You should keep the bitch away from males three weeks from the start of the heat.


Pyometra is a result of hormonal and structural changes in the uterus lining. This can happen at any age, whether she has bred or not. The main risk period for a female is for eight weeks after her peak standing heat has ended.  Normally during this period, the cervix, which was open during her heat, begins to close, and the inner lining begins to adapt back to normal. Under these circumstances, bacteria that have migrated from the vagina into the uterus find the environment favorable to growth, especially since progesterone also causes mucus secretion, closes the cervix (preventing uterine drainage), and decreases uterine contractility. The condition of the cervix is a major factor in the severity of the condition.
The most obvious symptom of open pyometra is a discharge from the vulva in a bitch that has recently been in heat. Symptoms of may include vomiting, loss of appetite, depression, and increased drinking and urinating. Fever is seen in less than a third of bitches with pyometra. Consult with your veterinarian immediately if you think your bitch may have this!

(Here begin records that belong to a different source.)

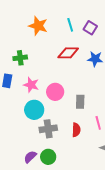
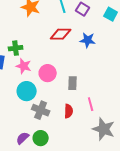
green cross: (20, 58) -> (16, 48), moved
gray cross: (48, 129) -> (41, 110), turned 30

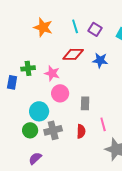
pink star: (24, 66) -> (52, 73), moved
gray cross: (41, 110) -> (53, 130), turned -36
green circle: (41, 138) -> (30, 130), moved

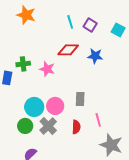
orange star: (43, 27) -> (26, 15), moved
pink circle: (60, 93) -> (55, 106), moved
gray cross: (53, 130) -> (48, 126), turned -30

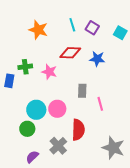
orange star: (26, 15) -> (38, 30), moved
gray rectangle: (80, 99) -> (82, 91), moved
pink line: (98, 120) -> (100, 104), moved
gray cross: (48, 126) -> (58, 146), moved
red semicircle: (76, 127) -> (78, 130), size x1.5

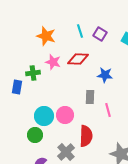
blue star: (97, 59) -> (105, 75), moved
pink star: (49, 72) -> (53, 62), moved

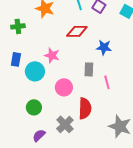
pink star: (53, 62) -> (52, 55), moved
green cross: (33, 73) -> (18, 26), moved
cyan circle: (44, 116) -> (35, 71), moved

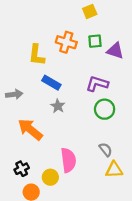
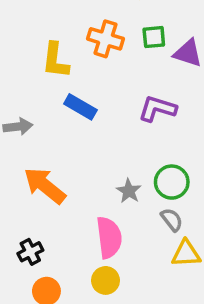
gray star: (58, 106) -> (129, 191), moved
green circle: (105, 109) -> (172, 182), moved
yellow circle: (50, 177) -> (106, 280), moved

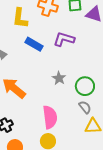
purple L-shape: (157, 109) -> (64, 39), moved
gray star: (129, 191) -> (59, 78), moved

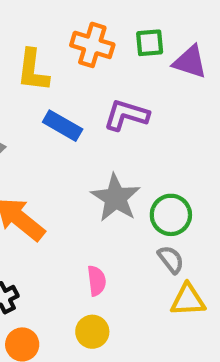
gray star: (59, 78) -> (116, 198), size x1.6
pink semicircle: (50, 117) -> (97, 281), size x0.6

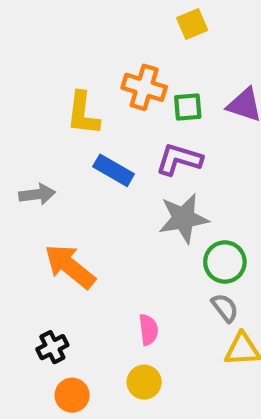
green square: (150, 43) -> (188, 107), moved
gray star: (116, 198) -> (183, 218), moved, turned 30

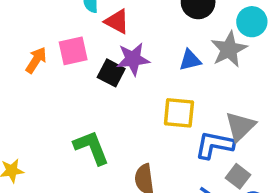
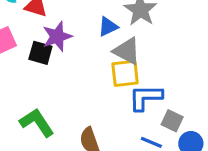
yellow square: (179, 113) -> (125, 73), moved
gray triangle: (240, 126) -> (127, 51), moved, turned -36

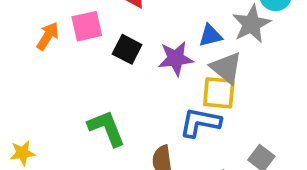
purple star: (57, 36) -> (176, 58), moved
blue L-shape: (145, 97) -> (200, 122), moved

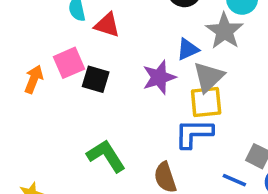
black square: (127, 49) -> (96, 79), moved
gray triangle: (226, 68) -> (209, 77), turned 48

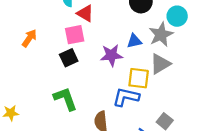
pink square: (69, 63) -> (75, 35), moved
gray triangle: (209, 77) -> (160, 64), moved
black square: (96, 79) -> (69, 58), moved, turned 36

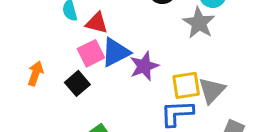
blue triangle: (134, 41) -> (116, 52), moved, size x1.5
black square: (69, 58) -> (77, 83), moved
gray triangle: (160, 64) -> (212, 90), moved

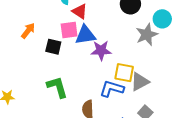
black square: (77, 83) -> (53, 47), turned 35

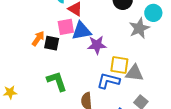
orange arrow: (28, 31) -> (38, 38), moved
gray triangle: (140, 82) -> (135, 73), turned 36

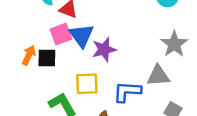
gray star: (139, 28) -> (174, 44), moved
blue triangle: (81, 31) -> (81, 35), turned -45
yellow square: (119, 65) -> (87, 84), moved

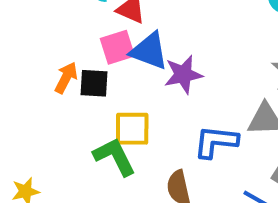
blue triangle: (81, 35) -> (149, 51), turned -36
yellow square: (87, 84) -> (132, 129), moved

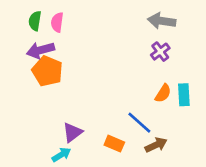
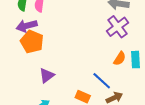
purple cross: (160, 52) -> (118, 27), size x1.5
purple triangle: (72, 132) -> (47, 75), moved

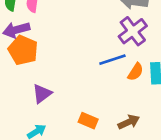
blue line: (102, 81) -> (112, 60), moved, turned -60

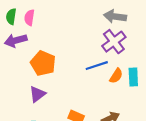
orange pentagon: (23, 50) -> (43, 63), moved

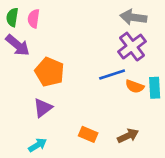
purple arrow: (16, 40) -> (18, 45), turned -125
orange semicircle: (116, 76) -> (135, 86), turned 77

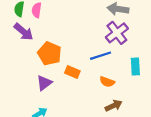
orange semicircle: (135, 86) -> (107, 82), moved
orange rectangle: (88, 134) -> (72, 72), moved

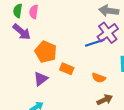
blue line: (101, 56) -> (95, 43), moved

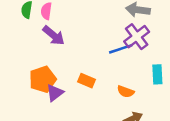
purple arrow: (22, 32) -> (54, 35), moved
orange pentagon: (46, 52) -> (43, 79), moved, turned 30

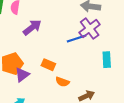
purple arrow: (54, 35) -> (32, 27), moved, turned -78
orange semicircle: (126, 92) -> (62, 82), moved

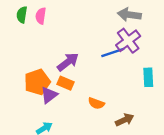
purple arrow: (32, 27) -> (68, 62), moved
orange rectangle: (48, 65) -> (66, 83), moved

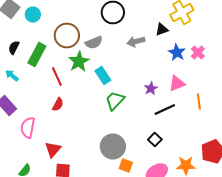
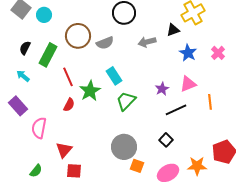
pink cross: (198, 52) -> (218, 53), moved
green star: (79, 62) -> (90, 91), moved

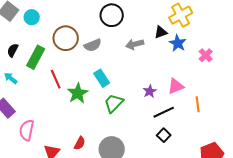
blue star: (188, 53) -> (178, 43), moved
red semicircle: (69, 105) -> (80, 143), moved
black square: (166, 140) -> (164, 135), moved

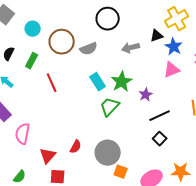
cyan circle: (32, 17) -> (33, 29), moved
green rectangle: (36, 57) -> (32, 61), size x0.7
pink triangle: (176, 86) -> (172, 70), moved
green star: (78, 93) -> (122, 82), moved

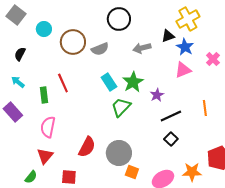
green rectangle: (32, 61) -> (44, 95), moved, turned -35
pink semicircle: (23, 134) -> (48, 127), moved
red semicircle: (76, 147) -> (87, 147), size x1.5
red triangle: (48, 156) -> (45, 156), moved

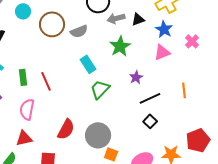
black triangle: (168, 36) -> (138, 19), moved
gray arrow: (142, 48) -> (116, 18), moved
green star: (133, 82) -> (120, 46), moved
red line: (63, 83) -> (46, 81), moved
red triangle: (45, 156) -> (24, 138), turned 36

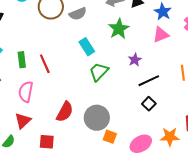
red triangle: (24, 138) -> (23, 121), turned -30

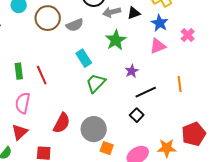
black square: (149, 104) -> (137, 115), moved

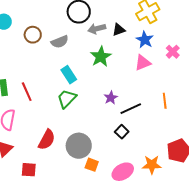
brown circle: (48, 18) -> (33, 35), size x0.7
purple star: (132, 71) -> (111, 98), moved
green trapezoid: (96, 83) -> (67, 99), moved

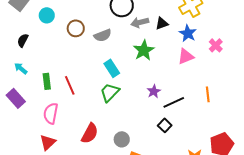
gray circle: (79, 146) -> (122, 139), size x0.6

Phantom pregnancy: A phantom (false) pregnancy is when a bitch is not pregnant but shows signs of pregnancy, lactation, nursing and nesting. Phantom pregnancies are not uncommon.

An intact female dog will experience changes in their reproductive hormones during their season. Individual dogs vary in the length of time between seasons, and this is to some extent inherited from the mother.
Phantom pregnancy is commonly thought to be a natural phenomenon, dating from the days of when dogs lived in packs. All bitches in the pack would come into season together even though only the alpha (dominant) bitch would mate. The alpha female’s pups would be cared for and suckled by the rest of the females in the pack. Bitches who have whelped may in fact be more likely to have phantom pregnancies. You should remove all the toys and have a period of more intense physical training
and exercise directly after the heat to prevent phantom pregnancies.

Sterilization: If you wish to sterilize you bitch, you should consult your veterinarian. It is common for Newfoundland females to develop a very thick coat that does not shed normally after sterilization due to hormonal changes. You should not sterilize before 18 months.